USASF: Athlete Protection Messaging

Dear USASF Members:

The USASF Board of Directors held their annual in-person meeting on November 6-7, 2017. One of the key discussions at the meeting was a thorough review of USASF policies and resources targeted at athlete protection.

The USASF mission includes “strive for a safe environment for our athletes.” To the USASF, safety extends beyond our Cheer and Dance safety rules for performance. We’re committed to equipping our members with the tools to create the safest overall environment for every All Star athlete, so we’ve established membership requirements and made resources available that are aimed directly at athlete protection.
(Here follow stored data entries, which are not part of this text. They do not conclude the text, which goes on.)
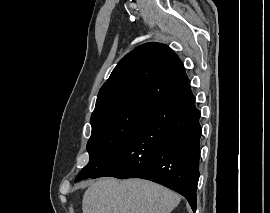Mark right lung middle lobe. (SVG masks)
Here are the masks:
<instances>
[{"label": "right lung middle lobe", "mask_w": 270, "mask_h": 213, "mask_svg": "<svg viewBox=\"0 0 270 213\" xmlns=\"http://www.w3.org/2000/svg\"><path fill=\"white\" fill-rule=\"evenodd\" d=\"M155 106L153 102L133 101L91 118L92 133L87 144L90 160L75 182L97 174Z\"/></svg>", "instance_id": "1"}]
</instances>
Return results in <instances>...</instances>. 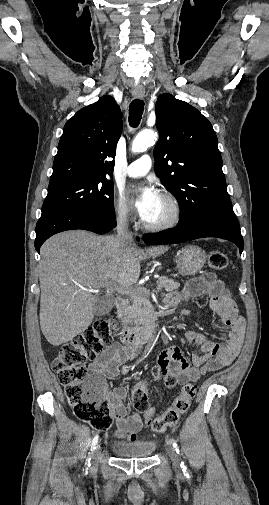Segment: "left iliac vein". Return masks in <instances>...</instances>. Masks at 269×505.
<instances>
[{"instance_id":"1","label":"left iliac vein","mask_w":269,"mask_h":505,"mask_svg":"<svg viewBox=\"0 0 269 505\" xmlns=\"http://www.w3.org/2000/svg\"><path fill=\"white\" fill-rule=\"evenodd\" d=\"M166 450L172 460L174 469L179 472L181 470V464H180V459H179L175 449L168 446L166 448Z\"/></svg>"}]
</instances>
As we enter the 2017-18 competition season, the Board strongly urges that all USASF members review membership requirements regarding athlete protection and make it a priority to implement the resources provided. The Board will continue to review our efforts to ensure that the most timely policies and resources are in place.

Membership Requirements

Professional Responsibility Code

The “PRC” contains the terms and conditions that all members agree to upon joining the USASF. From sportsmanship to a code of ethics to athlete protection, membership expectations are clearly defined here.
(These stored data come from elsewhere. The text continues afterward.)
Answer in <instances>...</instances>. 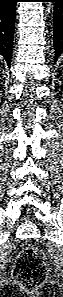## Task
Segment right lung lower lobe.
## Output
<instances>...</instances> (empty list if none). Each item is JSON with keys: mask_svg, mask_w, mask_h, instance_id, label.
<instances>
[{"mask_svg": "<svg viewBox=\"0 0 63 297\" xmlns=\"http://www.w3.org/2000/svg\"><path fill=\"white\" fill-rule=\"evenodd\" d=\"M18 0H0V55L10 67Z\"/></svg>", "mask_w": 63, "mask_h": 297, "instance_id": "1", "label": "right lung lower lobe"}]
</instances>
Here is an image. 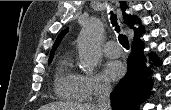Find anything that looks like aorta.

Athlete Sexual Abuse Prevention

The USASF requires that all member Programs have clear, written guidelines that prohibit adults who have contact with minors from engaging in conduct that is either inappropriate and/or illegal. We’ve partnered with the Positive Coaching Alliance to provide an applicable policy and protocol.

Electronic Communications Policy

The USASF recognizes the need to address the prevalence of inappropriate messaging between adults affiliated with a USASF Member program and athletes via email, texting, and social media. It is required that all member Programs adopt a clear and concise policy regarding Electronic Communication.

Addressing Bullying

USASF member programs are required to have an action plan to address bullying.

Background Screening

Implemented in 2015, the USASF requires background screening for anyone age 18 or older who accompanies a team into a warm up room at all USASF Sanctioned Events.

In close partnership with event producer, program owner and coach members, the USASF takes seriously our collective responsibility of the protection of the athletes in our care. The membership requirements and associated additional resources for implementation show our commitment to safeguarding All Star participants.

USASF Regional Directors conduct regular webinars to educate members on the protocols, policies and resources available to them. It’s true teamwork and takes diligent effort by all of us to ensure that All Star is, and remains, a safe and wholesome sport.

Thank you for standing together in support of our athletes!